Health insurance at its core is very simple. You put money in, you go to doctor, insurance pay doctor. But in the USA, the insurance denies everything they possibly can. Money put in doesn't ever see a doctor or your health costs, it goes right to the stockholders....

So why doesn't someone just make a non-profit health insurance company where there's no stock, no executives, just public servants and aggressive price negotiation where your medical bills are actually paid with the money put in?

39 comments
  • Insurance companies make money by indirectly extorting customers, be they individuals or businesses, through pricing schemes with healthcare providers. The American healthcare system is designed and priced around people having insurance, as you've noticed. This leads to insanely high bills for what should be simple things. An ambulance ride often costs over $1,000 without insurance, for example. In a nutshell, they've created a system where they are both the problem and the solution. Why don't they start behaving more ethically? Well, from a money standpoint, why would you become less corrupt when you can collect more money by being corrupt?

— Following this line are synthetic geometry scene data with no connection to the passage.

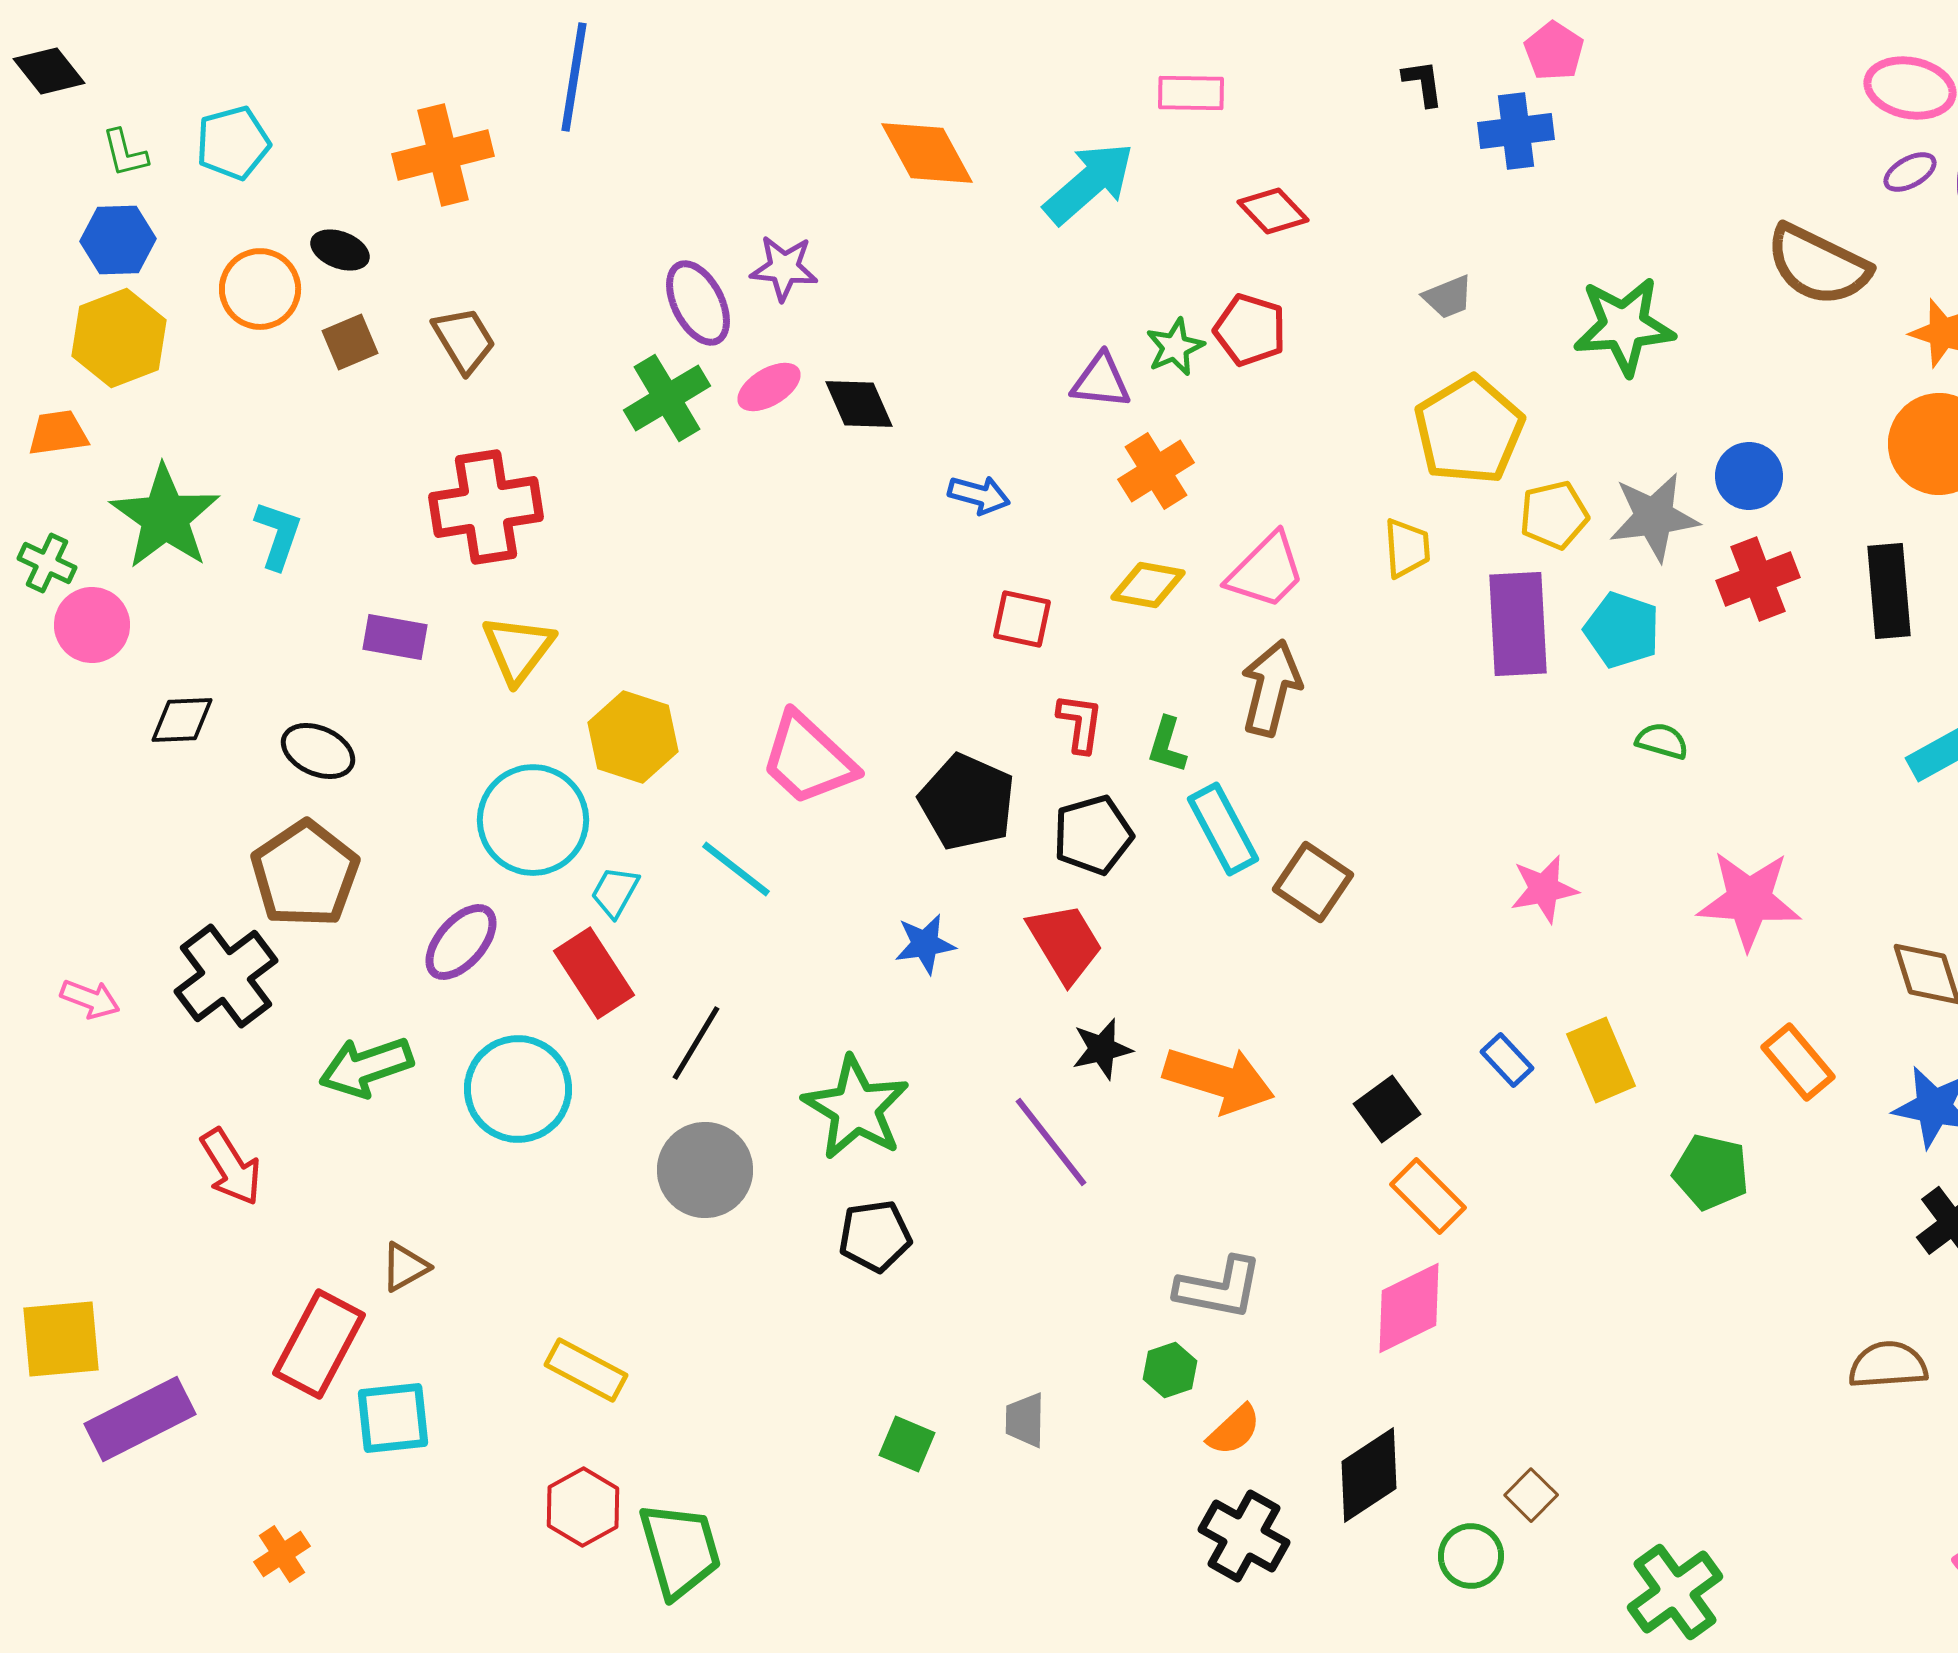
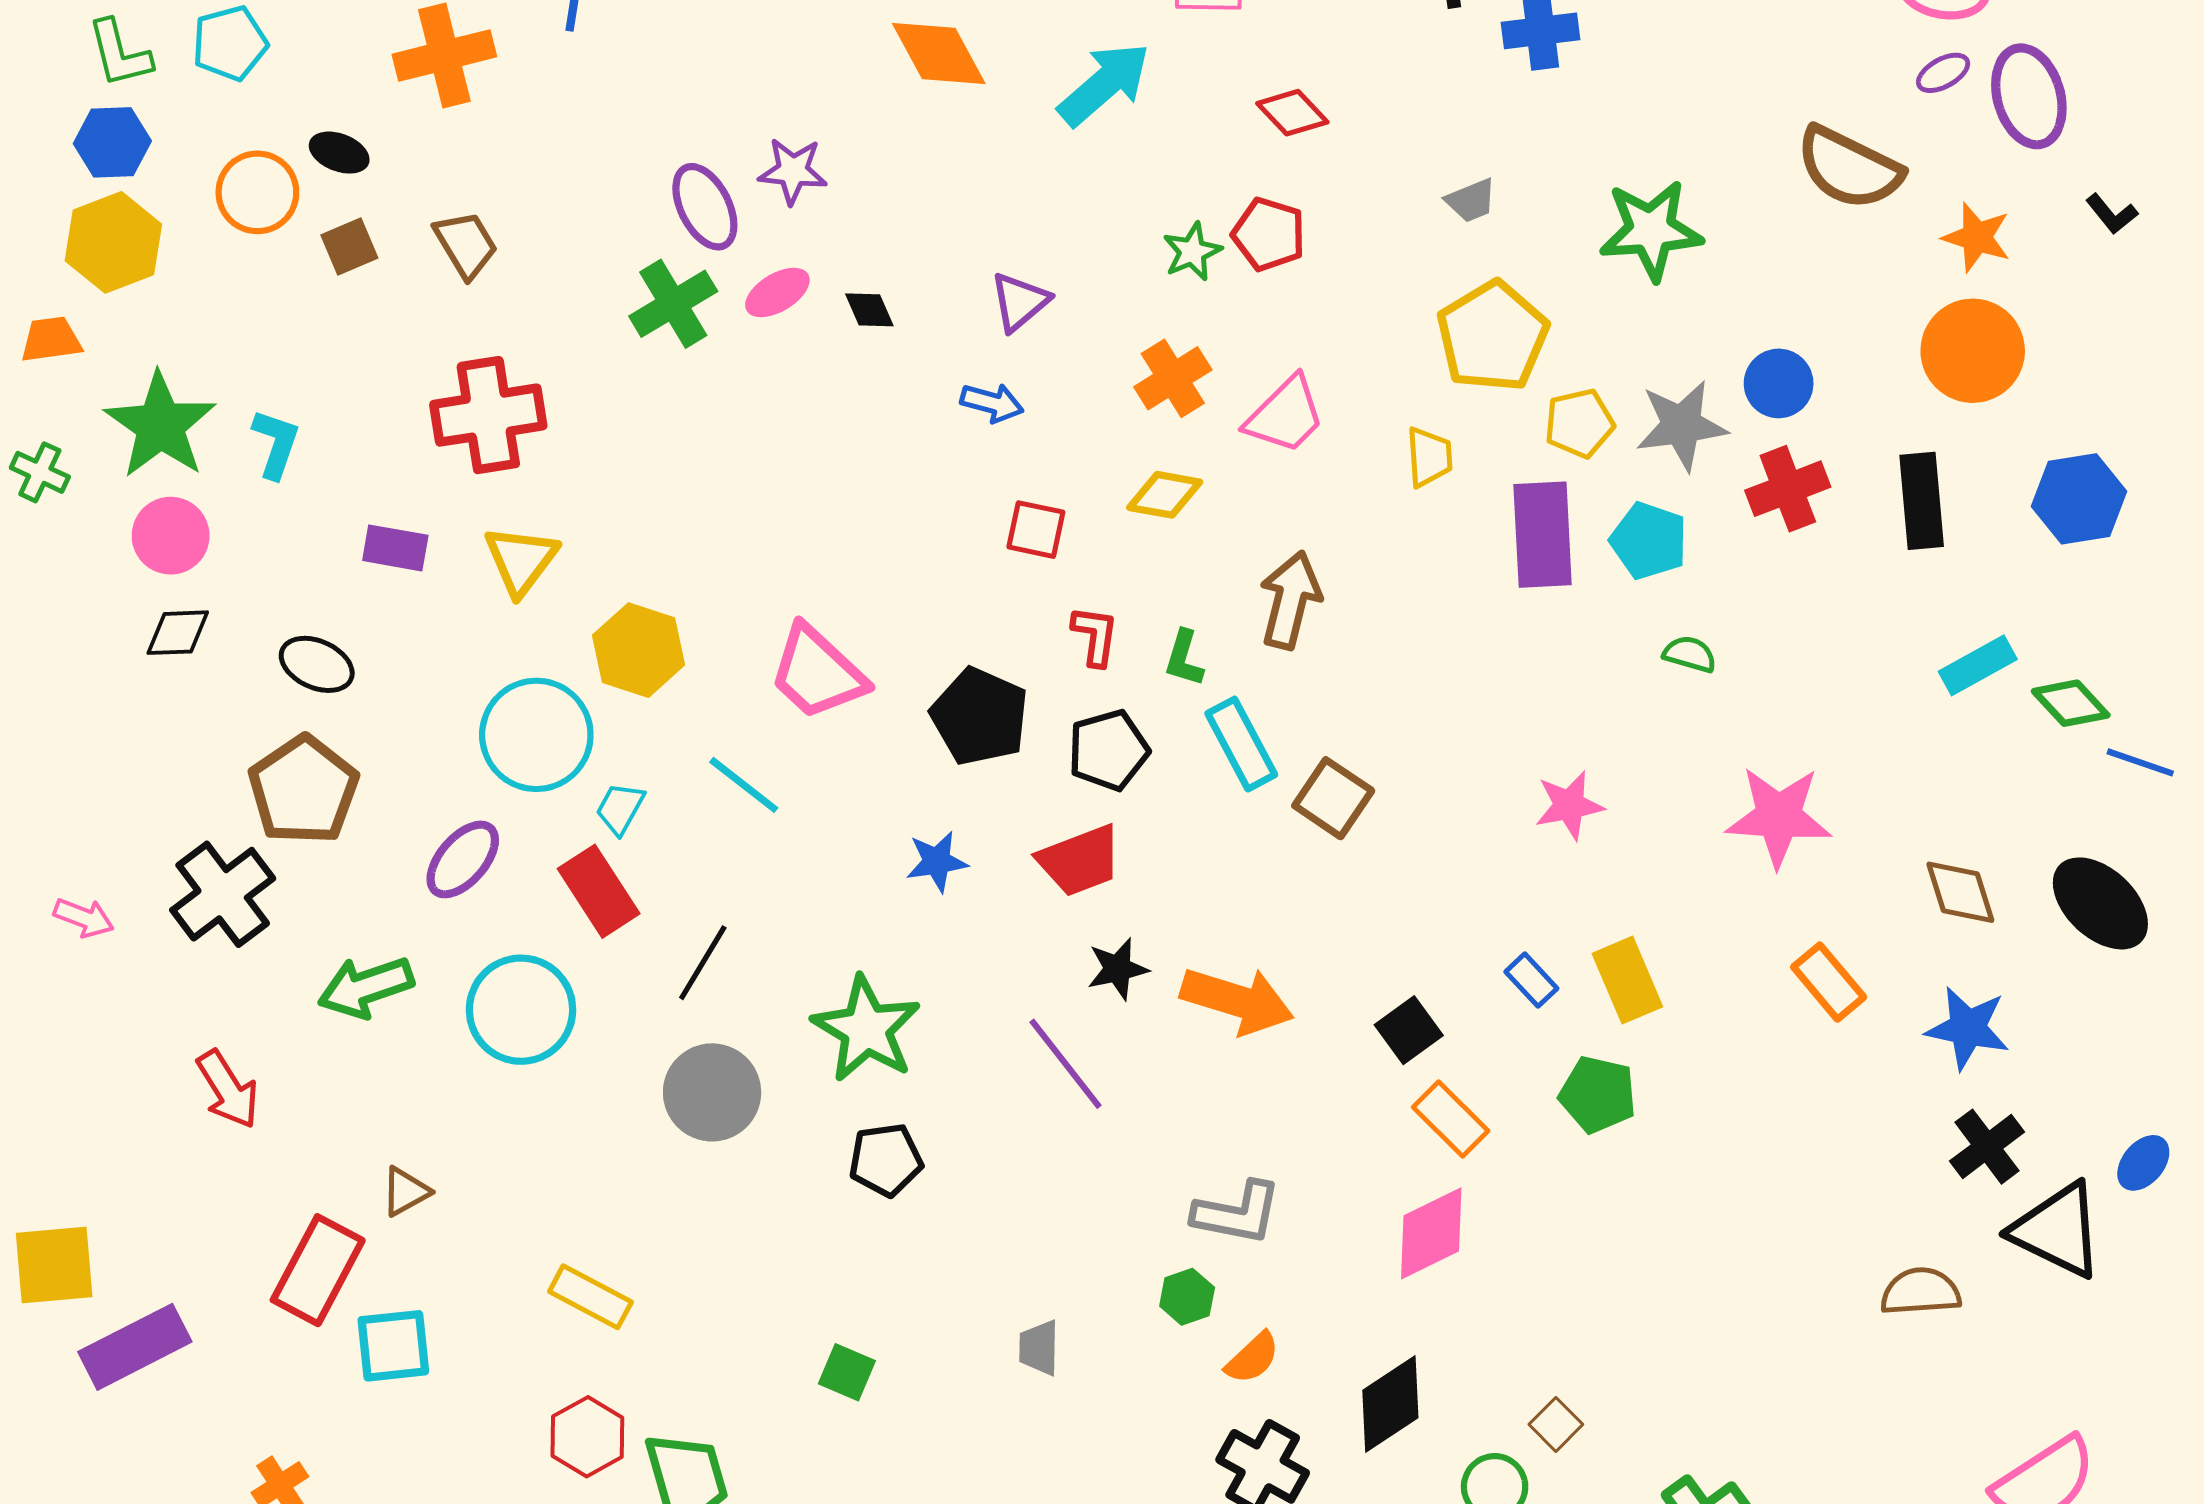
green L-shape: (125, 153) -> (120, 53), size x1.4
purple triangle: (1101, 381) -> (1020, 302), moved, turned -46
black diamond: (859, 404) -> (869, 310), size x0.7
pink trapezoid: (1266, 571) -> (1285, 415), moved
pink circle: (92, 625) -> (171, 536), moved
red trapezoid: (1065, 943) -> (1080, 861), turned 100
green pentagon: (1711, 1172) -> (1598, 1094), moved
green square: (907, 1444) -> (847, 1372), moved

    Changing insurance providers, or even just certain coverage choices, isn't easy. We have what are called "enrollment periods" in the US when you can do this, and the only other times are under major life changes such as marriage or having a child. As another user noted, most people get insurance through their employer. The company (usually) pays the lion's share of the premiums; otherwise, the plans would be completely out of reach to employees. My plan would be four times as expensive to me if I was paying for it out of pocket.

    As a result, starting something like what you want on a national level would be extraordinarily expensive, hard to compete with established players, and likely legally troublesome. Don't get me wrong, we need reform pretty badly, but those reasons are why it hasn't really taken off.

    • The company (usually) pays the lion’s share of the premiums; otherwise, the plans would be completely out of reach to employees.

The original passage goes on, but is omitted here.